第六十一話:彦星アルタは理解できない。


「その目よ。そんな目で私を見るな!どうせアンタの事だから人間不信をなんとかしてやりたいとか思ってるんでしょ?そういう所が気に入らないのよ!」


 アルタが感情に任せて叫ぶ。


「大体昨日のアレは何?私に頼めば解決できたんじゃないの?自分の命犠牲にするとか頭おかしいとしか思えない」


 …昨日のあの時の事を怒ってるのか?こいつに何か迷惑をかけただろうか。



「お前がせっかく貯めてきたエネルギーをそんな事に使わせてどうするんだよ。どんだけもってかれるかも分からないのに頼めるわけないだろ」


「だからって自分が死ぬって言われてたのよ?普通死ぬより人に迷惑かける方がマシでしょ?狂ってるわ!」



 ひどい言われようである。



「お前そんな事で怒ってたのか?」



「そんな事って何よ!ほかに助かる手段があるのに自分が犠牲になって死んで他の人が助かってハイ解決よかったよかったってそんな訳ねーだろ!」



 アルタは完全にキレてしまった。その勢いは止まらない。



「アンタみたいな馬鹿は初めてなのよ。私は人間なんて信じてなかったし自分の事しか考えない生き物だと思ってた。なのにアンタみたいなのがいるとおかしくなるのよ!人の為にとか言って慈善活動してるやつでもネムに頼んで心を読めば汚い打算ばっかり。そういうのが人間なの!なのにアンタは正気でそれを言ってるから質が悪いわ」



「それの何が悪いんだよ。お前に迷惑なんて…」



「かかってんのよ!私の生き方や考え方が揺らぐほどの衝撃よ。アンタには分からないでしょうね。人の価値観が崩壊する瞬間って死にたくなるくらい辛い事だってあるの。私にはそれが全てだった。人なんてそんなもんだって思ってなきゃ生きていけなかったのよ!そんな事ばかり迷惑かけて、実際迷惑かけなきゃいけないところで自己犠牲?馬鹿にしてるわ」



 マジでわからん。こいつの言いたい事はなんとなく理解できるようなできないような…でもそれでキレる意味が分からん。
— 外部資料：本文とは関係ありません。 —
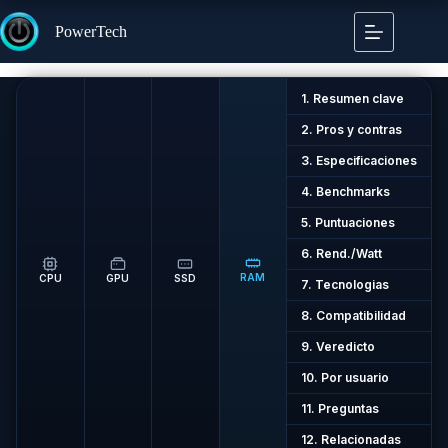
Saltar
al
PowerTech
contenido
1. Resumen clave
2. Pros y contras
3. Especificaciones
4. Benchmarks
5. Puntuaciones
6. Rend./Watt
RAM
CPU
GPU
SSD
7. Tecnologias
8. Compatibilidad
9. Veredicto
10. Por usuario
11. Preguntas
12. Relacionadas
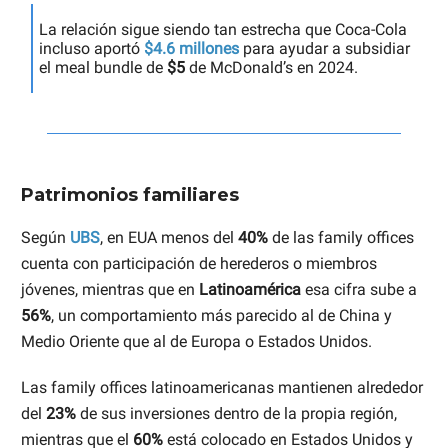
La relación sigue siendo tan estrecha que Coca-Cola
incluso aportó
$4.6 millones
para ayudar a subsidiar
el meal bundle de
$5
de McDonald’s en 2024.
Patrimonios familiares
Según
UBS
, en EUA menos del
40%
de las family offices
cuenta con participación de herederos o miembros
jóvenes, mientras que en
Latinoamérica
esa cifra sube a
56%
, un comportamiento más parecido al de China y
Medio Oriente que al de Europa o Estados Unidos.
Las family offices latinoamericanas mantienen alrededor
del
23%
de sus inversiones dentro de la propia región,
mientras que el
60%
está colocado en Estados Unidos y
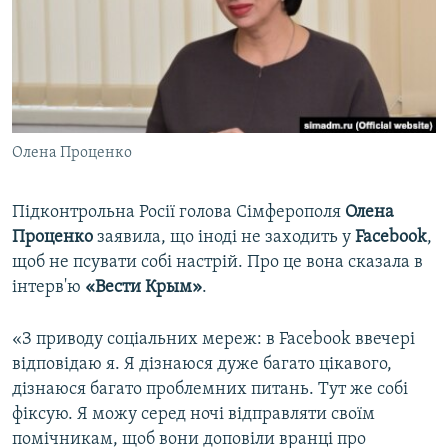
ВІДЕОУРОКИ «ELIFBE»
Русский
СВІДЧЕННЯ ОКУПАЦІЇ
Qırımtatar
УКРАЇНСЬКА ПРОБЛЕМА КРИМУ
ДОЛУЧАЙСЯ!
ІНФОГРАФІКА
Олена Проценко
Підконтрольна Росії голова Сімферополя
Олена
Усі сайти RFE/RL
Проценко
заявила, що іноді не заходить у
Facebook
,
щоб не псувати собі настрій. Про це вона сказала в
інтерв'ю
«Вести Крым»
.
«З приводу соціальних мереж: в Facebook ввечері
відповідаю я. Я дізнаюся дуже багато цікавого,
дізнаюся багато проблемних питань. Тут же собі
фіксую. Я можу серед ночі відправляти своїм
помічникам, щоб вони доповіли вранці про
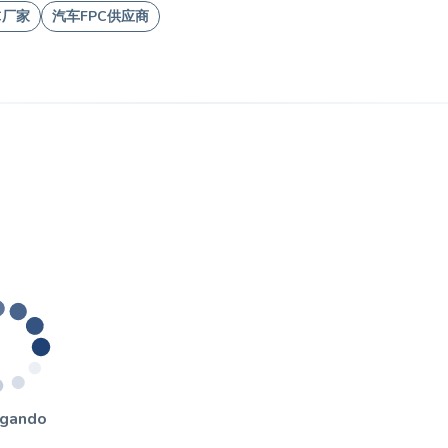
C厂家
汽车FPC供应商
egando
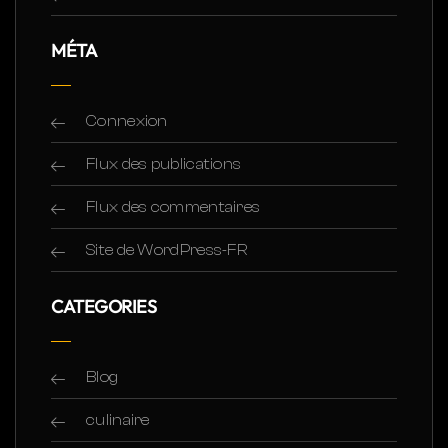
MÉTA
Connexion
Flux des publications
Flux des commentaires
Site de WordPress-FR
CATEGORIES
Blog
culinaire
「アンタはもっと荒んで、汚い人間になるべきなのよ。…だけどきっと何があっても変わらないんでしょうね。死ぬことすら受け入れられたアンタには」




 急に語気を失いアルタが俯く。




「アルちゃん…黙って聞いてたけど流石に八つ当たりじゃないかしらぁ~」



「うるさい!うるさいうるさい!八つ当たりして何が悪いのよ気に入らない気に入らない気に入らない…こんな奴、大嫌いよ…」



「大嫌いって…嫌われたのは流石の俺でもショックだぞ。なにせ理由が理解できないまま嫌われてるわけだからな」



「アンタに分からなくても私には立派な理由なのよ…」


 俯くアルタの足元に小さな水滴が落ちる。



「お、お前…泣いてるのか?」



「泣くか馬鹿!嫌い、死んじゃえ!」



 そう言いながらアルタは俺の鳩尾に思い切り前蹴りを入れてきた。



 でも、昨日のドロップキックとは違い、まったく勢いもなく痛くもない。



「アンタなんか人間じゃないわ…」



 ボロボロ泣きながらそんな事まで言い出す始末である。



 これは俺が泣かせたって事になるのか…?



「…もう帰る」



 そう言いながらアルタはバス停とは逆の方へと歩き出す。



「おい、バス停はあっちだぞ」



「疲れた。家遠い、帰るのめんどいからアンタんち泊まる」



「そうか、それなら…って、えぇー?」




 マジで言ってんのかこいつ。



 本気でこの女の事が解らなくなってきた。



 それと同時に、とても心配になってしまった。